WORK ITEM:
From the material below, pull each line containing the string "eminent".

INFORMATION PROVIDED:
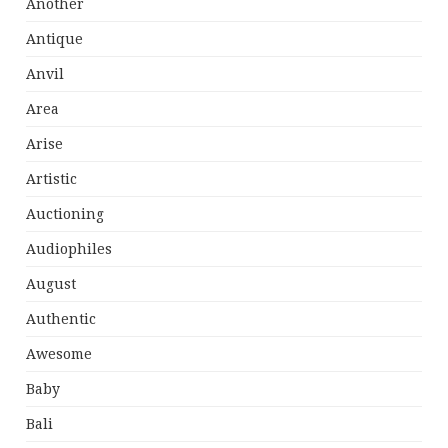
Another
Antique
Anvil
Area
Arise
Artistic
Auctioning
Audiophiles
August
Authentic
Awesome
Baby
Bali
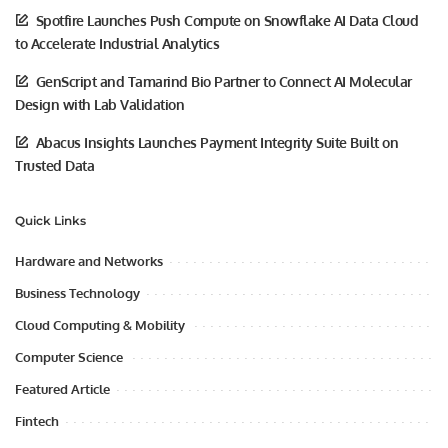
Spotfire Launches Push Compute on Snowflake AI Data Cloud
to Accelerate Industrial Analytics
GenScript and Tamarind Bio Partner to Connect AI Molecular
Design with Lab Validation
Abacus Insights Launches Payment Integrity Suite Built on
Trusted Data
Quick Links
Hardware and Networks
Business Technology
Cloud Computing & Mobility
Computer Science
Featured Article
Fintech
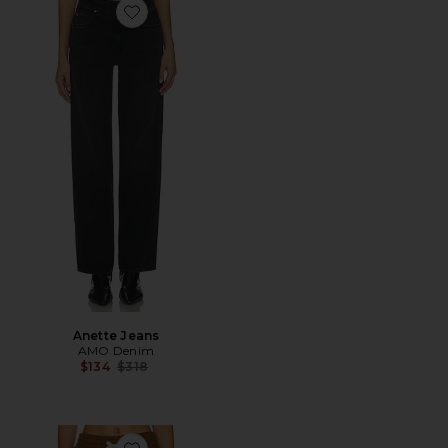
Favorite Anette Jeans
Anette Jeans
AMO Denim
Previous price:
$134
$318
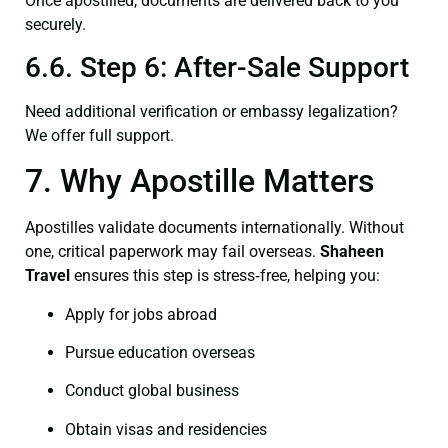
Once apostilled, documents are delivered back to you
securely.
6.6. Step 6: After-Sale Support
Need additional verification or embassy legalization?
We offer full support.
7. Why Apostille Matters
Apostilles validate documents internationally. Without
one, critical paperwork may fail overseas.
Shaheen
Travel
ensures this step is stress‑free, helping you:
Apply for jobs abroad
Pursue education overseas
Conduct global business
Obtain visas and residencies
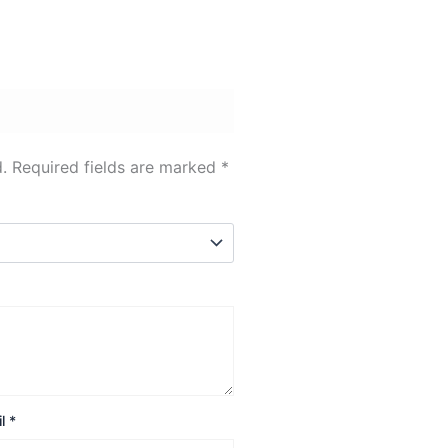
.
Required fields are marked
*
il
*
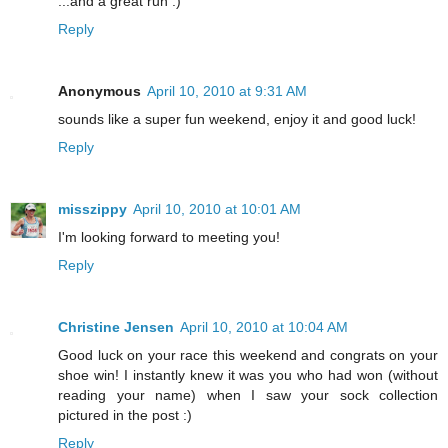
...and a great run :)
Reply
Anonymous
April 10, 2010 at 9:31 AM
sounds like a super fun weekend, enjoy it and good luck!
Reply
misszippy
April 10, 2010 at 10:01 AM
I'm looking forward to meeting you!
Reply
Christine Jensen
April 10, 2010 at 10:04 AM
Good luck on your race this weekend and congrats on your
shoe win! I instantly knew it was you who had won (without
reading your name) when I saw your sock collection
pictured in the post :)
Reply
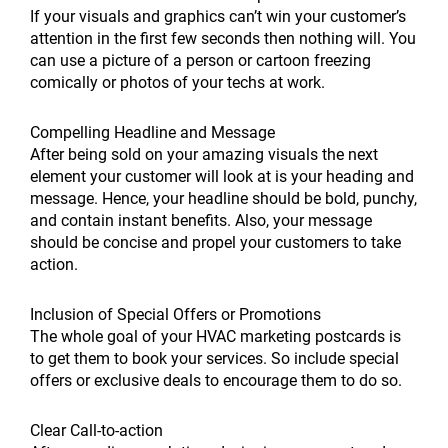
If your visuals and graphics can’t win your customer’s
attention in the first few seconds then nothing will. You
can use a picture of a person or cartoon freezing
comically or photos of your techs at work.
Compelling Headline and Message
After being sold on your amazing visuals the next
element your customer will look at is your heading and
message. Hence, your headline should be bold, punchy,
and contain instant benefits. Also, your message
should be concise and propel your customers to take
action.
Inclusion of Special Offers or Promotions
The whole goal of your HVAC marketing postcards is
to get them to book your services. So include special
offers or exclusive deals to encourage them to do so.
Clear Call-to-action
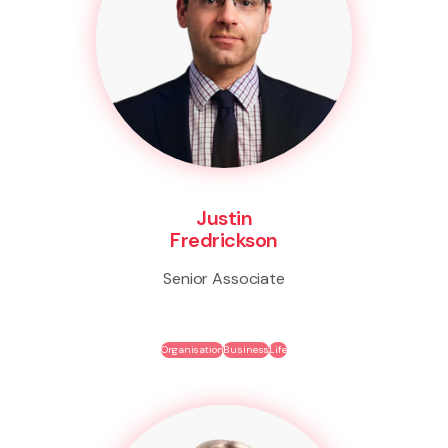
Justin
Fredrickson
Senior Associate
Organisation
Business
Life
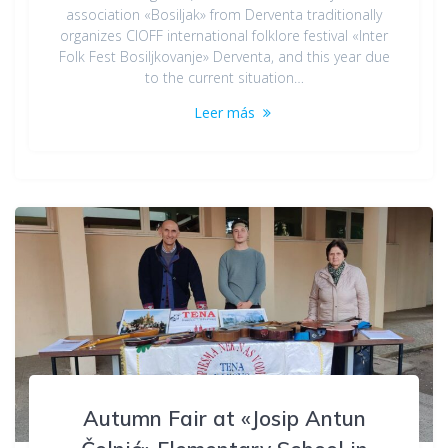
association «Bosiljak» from Derventa traditionally
organizes CIOFF international folklore festival «Inter
Folk Fest Bosiljkovanje» Derventa, and this year due
to the current situation…
Leer más
Autumn Fair at «Josip Antun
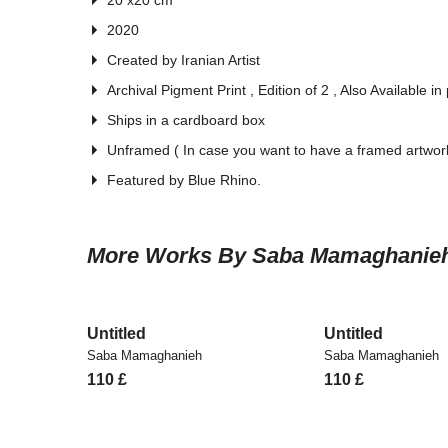
20 x20 cm
2020
Created by Iranian Artist
Archival Pigment Print , Edition of 2 , Also Available in
Ships in a cardboard box
Unframed ( In case you want to have a framed artwork
Featured by Blue Rhino.
More Works By Saba Mamaghanie
Untitled
Untitled
Saba Mamaghanieh
Saba Mamaghanieh
110
£
110
£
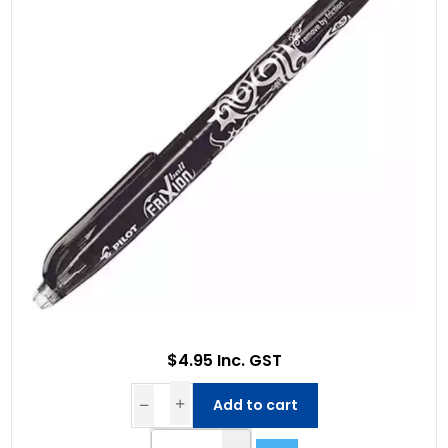
$4.95 Inc. GST
Add to cart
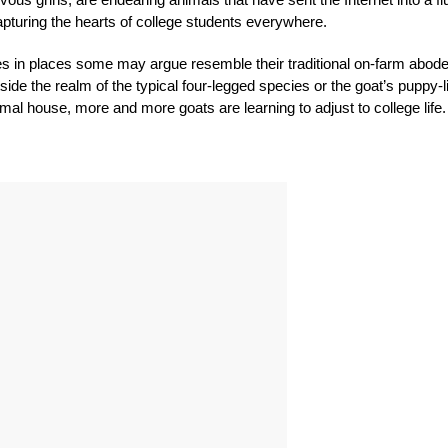
e capturing the hearts of college students everywhere.
es in places some may argue resemble their traditional on-farm abode
tside the realm of the typical four-legged species or the goat’s puppy-l
imal house, more and more goats are learning to adjust to college life.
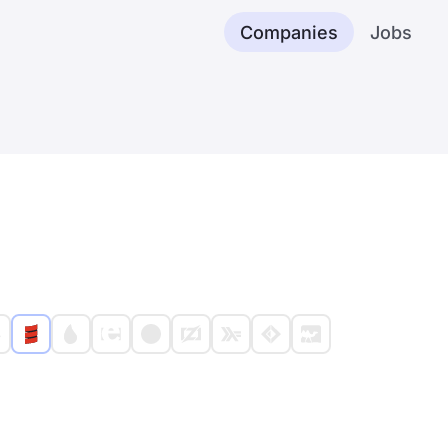
Companies
Jobs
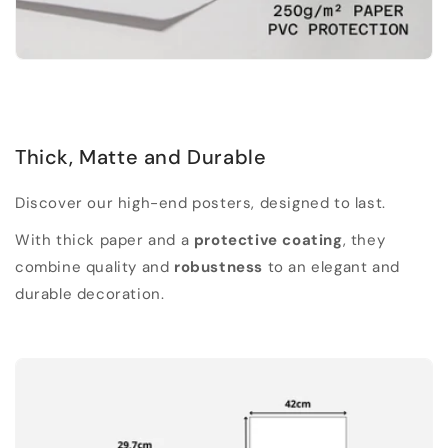
Thick, Matte and Durable
Discover our high-end posters, designed to last.
With thick paper and a
protective coating
, they
combine quality and
robustness
to an elegant and
durable decoration.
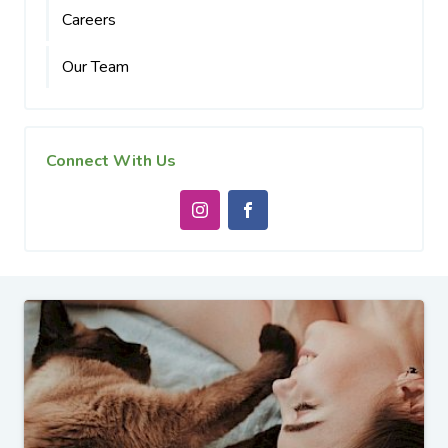
Careers
Our Team
Connect With Us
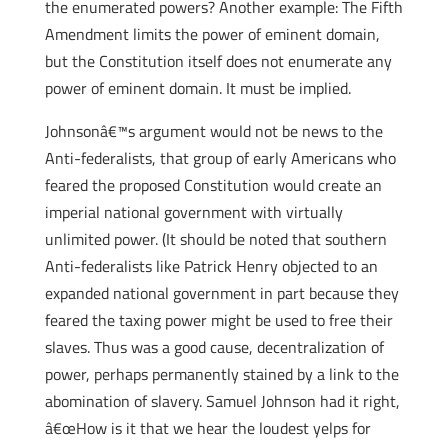
the enumerated powers? Another example: The Fifth
Amendment limits the power of eminent domain,
but the Constitution itself does not enumerate any
power of eminent domain. It must be implied.
Johnsonâ€™s argument would not be news to the
Anti-federalists, that group of early Americans who
feared the proposed Constitution would create an
imperial national government with virtually
unlimited power. (It should be noted that southern
Anti-federalists like Patrick Henry objected to an
expanded national government in part because they
feared the taxing power might be used to free their
slaves. Thus was a good cause, decentralization of
power, perhaps permanently stained by a link to the
abomination of slavery. Samuel Johnson had it right,
â€œHow is it that we hear the loudest yelps for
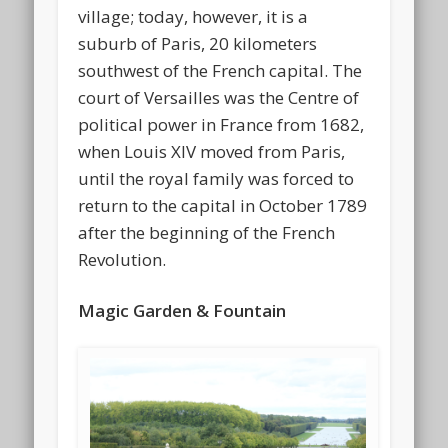
village; today, however, it is a
suburb of Paris, 20 kilometers
southwest of the French capital. The
court of Versailles was the Centre of
political power in France from 1682,
when Louis XIV moved from Paris,
until the royal family was forced to
return to the capital in October 1789
after the beginning of the French
Revolution.
Magic Garden & Fountain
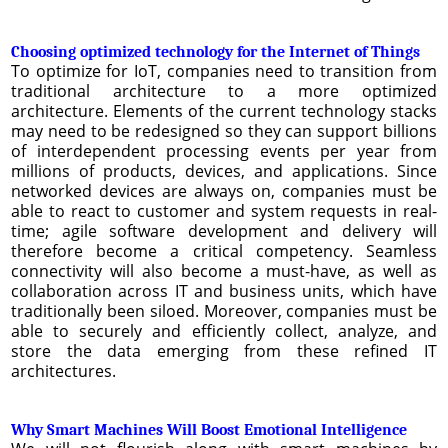
Choosing optimized technology for the Internet of Things
To optimize for IoT, companies need to transition from
traditional architecture to a more optimized
architecture. Elements of the current technology stacks
may need to be redesigned so they can support billions
of interdependent processing events per year from
millions of products, devices, and applications. Since
networked devices are always on, companies must be
able to react to customer and system requests in real-
time; agile software development and delivery will
therefore become a critical competency. Seamless
connectivity will also become a must-have, as well as
collaboration across IT and business units, which have
traditionally been siloed. Moreover, companies must be
able to securely and efficiently collect, analyze, and
store the data emerging from these refined IT
architectures.
Why Smart Machines Will Boost Emotional Intelligence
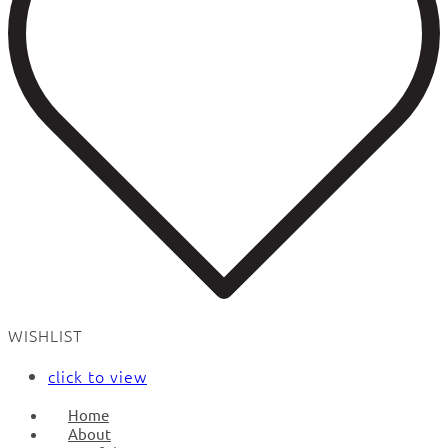
WISHLIST
click to view
Home
About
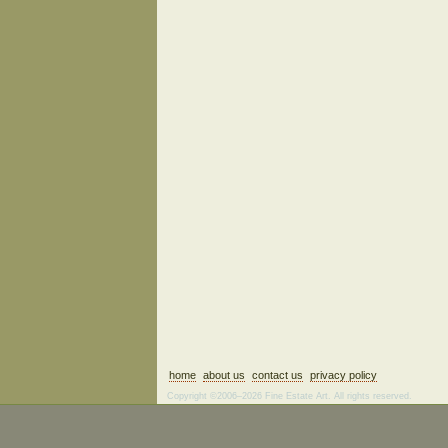
home
about us
contact us
privacy policy
Copyright ©2006–2026 Fine Estate Art. All rights reserved.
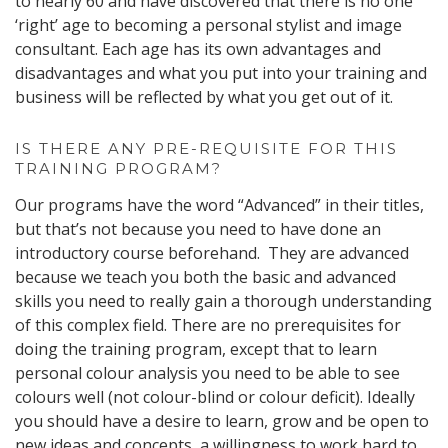
to nearly 60 and have discovered that there is no one
‘right’ age to becoming a personal stylist and image
consultant. Each age has its own advantages and
disadvantages and what you put into your training and
business will be reflected by what you get out of it.
IS THERE ANY PRE-REQUISITE FOR THIS
TRAINING PROGRAM?
Our programs have the word “Advanced” in their titles,
but that’s not because you need to have done an
introductory course beforehand. They are advanced
because we teach you both the basic and advanced
skills you need to really gain a thorough understanding
of this complex field. There are no prerequisites for
doing the training program, except that to learn
personal colour analysis you need to be able to see
colours well (not colour-blind or colour deficit). Ideally
you should have a desire to learn, grow and be open to
new ideas and concepts, a willingness to work hard to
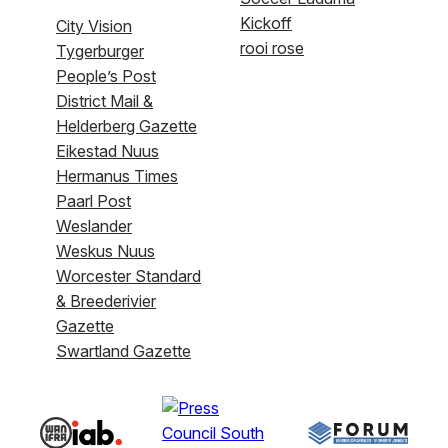
Kickoff
City Vision
rooi rose
Tygerburger
People’s Post
District Mail &
Helderberg Gazette
Eikestad Nuus
Hermanus Times
Paarl Post
Weslander
Weskus Nuus
Worcester Standard
& Breederivier
Gazette
Swartland Gazette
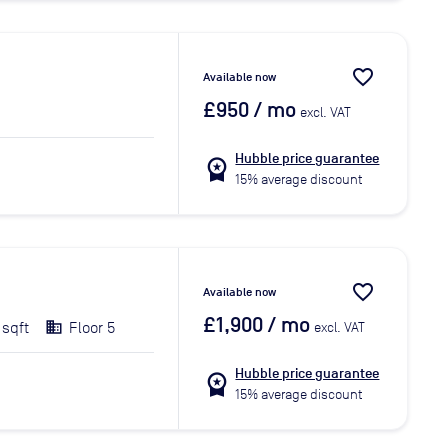
favorite_border
Available now
£950
/ mo
excl. VAT
Hubble price guarantee
workspace_premium
15% average discount
favorite_border
Available now
£1,900
/ mo
 sqft
Floor 5
excl. VAT
Hubble price guarantee
workspace_premium
15% average discount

OUTPUT BELOW:
Amendment limits the power of eminent domain,
power of eminent domain. It must be implied.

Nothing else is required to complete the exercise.